Beginner scrapbooker tip: As much as I love the Fiskars, the one slight issue is that the side arm (which raises and lowers for ease of storage) doesn't lock in place once it is extended.  My suggestion is to give it a little nudge while you're getting everything lined up to make sure it is fully extended, in order to avoid "crooked-straight" lines.  Happy trimming!  Now if only trimming bangs was this easy....

Tuesday, June 1, 2010

Scrapbook Kits & Coordinating Paper

As I've mentioned, I'm a huge fan of scrapbooking kits for those of us who are just starting out. In this next layout, I nixed the idea of creating two 12 x 12 pages for each event (phew!). The kit I picked up at Michael's came with about five different patterned papers - all of which coordinated beautifully. In this page, I used four of those patterns and pieced them together in this order:

Step One: I selected the polka-dot paper for my base page.

Step Two: I selected the dark brown wood-like paper for my photo mattes. (I wanted to select a paper that matched the dark brown polka-dots in the base page, and also one which would make the outfits in the photos "pop".) I matted the photos using glue dots and my trusty Fiskars and set them aside.

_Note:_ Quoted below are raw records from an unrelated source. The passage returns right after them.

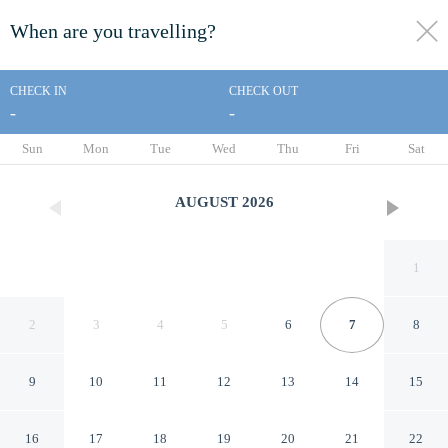
When are you travelling?
toggle
menu
CHECK IN
CHECK OUT
-
-
1/23
Sun
Mon
Tue
Wed
Thu
Fri
Sat
AUGUST
2026
1
2
3
4
5
6
7
8
9
10
11
12
13
14
15
2-bed Near the O2 Arena &
16
17
18
19
20
21
22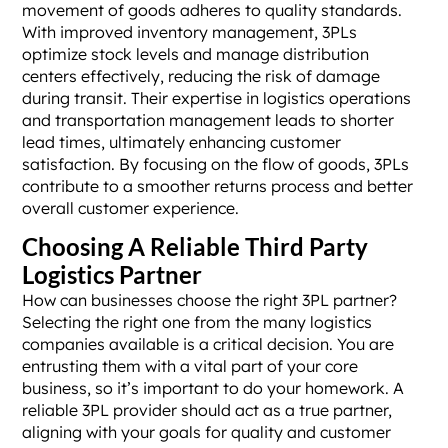
movement of goods adheres to quality standards.
With improved inventory management, 3PLs
optimize stock levels and manage distribution
centers effectively, reducing the risk of damage
during transit. Their expertise in logistics operations
and transportation management leads to shorter
lead times, ultimately enhancing customer
satisfaction. By focusing on the flow of goods, 3PLs
contribute to a smoother returns process and better
overall customer experience.
Choosing A Reliable Third Party
Logistics Partner
How can businesses choose the right 3PL partner?
Selecting the right one from the many logistics
companies available is a critical decision. You are
entrusting them with a vital part of your core
business, so it’s important to do your homework. A
reliable 3PL provider should act as a true partner,
aligning with your goals for quality and customer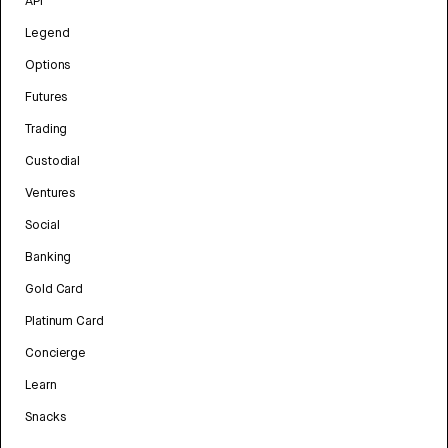
API
Legend
Options
Futures
Trading
Custodial
Ventures
Social
Banking
Gold Card
Platinum Card
Concierge
Learn
Snacks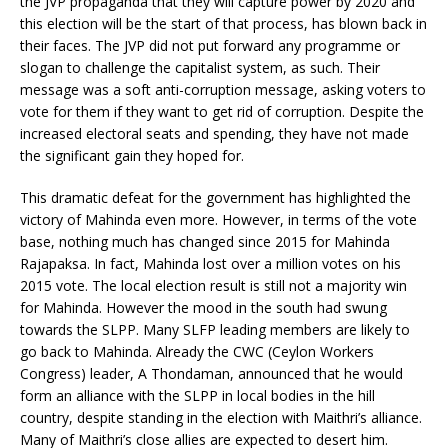
the JVP propaganda that they will capture power by 2020 and
this election will be the start of that process, has blown back in
their faces. The JVP did not put forward any programme or
slogan to challenge the capitalist system, as such. Their
message was a soft anti-corruption message, asking voters to
vote for them if they want to get rid of corruption. Despite the
increased electoral seats and spending, they have not made
the significant gain they hoped for.
This dramatic defeat for the government has highlighted the
victory of Mahinda even more. However, in terms of the vote
base, nothing much has changed since 2015 for Mahinda
Rajapaksa. In fact, Mahinda lost over a million votes on his
2015 vote. The local election result is still not a majority win
for Mahinda. However the mood in the south had swung
towards the SLPP. Many SLFP leading members are likely to
go back to Mahinda. Already the CWC (Ceylon Workers
Congress) leader, A Thondaman, announced that he would
form an alliance with the SLPP in local bodies in the hill
country, despite standing in the election with Maithri’s alliance.
Many of Maithri’s close allies are expected to desert him.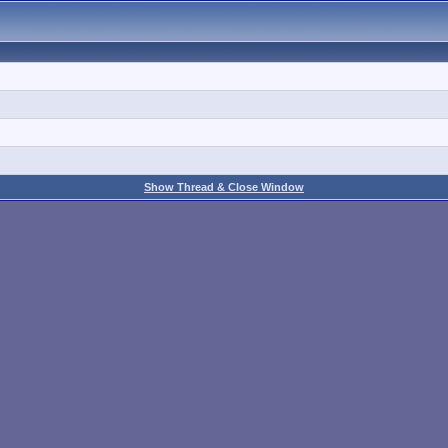
Show Thread & Close Window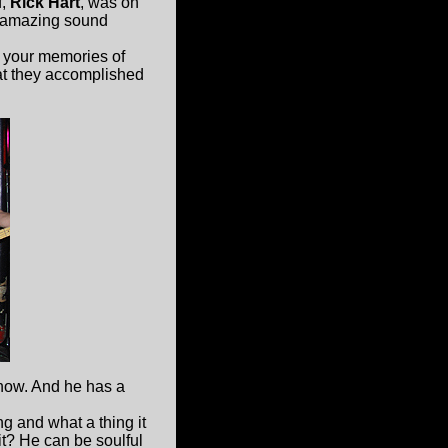
f,
Rick Hart
, was on
e amazing sound
 your memories of
at they accomplished
now. And he has a
ng and what a thing it
it? He can be soulful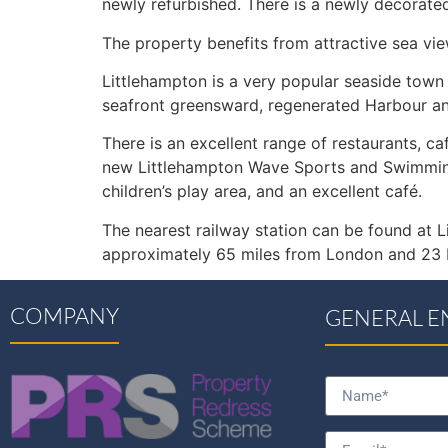
newly refurbished. There is a newly decorat
The property benefits from attractive sea vi
Littlehampton is a very popular seaside town
seafront greensward, regenerated Harbour and
There is an excellent range of restaurants, ca
new Littlehampton Wave Sports and Swimming C
children’s play area, and an excellent café.
The nearest railway station can be found at L
approximately 65 miles from London and 23 M
COMPANY
GENERAL E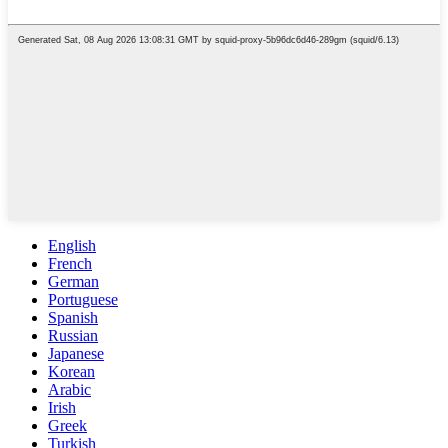
English
French
German
Portuguese
Spanish
Russian
Japanese
Korean
Arabic
Irish
Greek
Turkish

Step Three: I picked the busier two toned leafy pattern and cut big blocks of it to place over the base page. (Truthfully, this is where the art of scrapping gets a little tricky. You sorta just have to play around with the blocks and the matted photos from Step Two to figure out the overall "look" of your page.)

Step Four: I picked a fourth paper, which had a larger leafy pattern and lots of empty space for journaling. (I also cut a small piece of this paper and placed it behind my vellum title. More about vellum titles later. )

Novice tip: By using "blocks" of the busier leafy pattern paper AND of the larger leafy pattern paper, I created some repetition and balance. Result? Fabulous layout, if I do say so myself!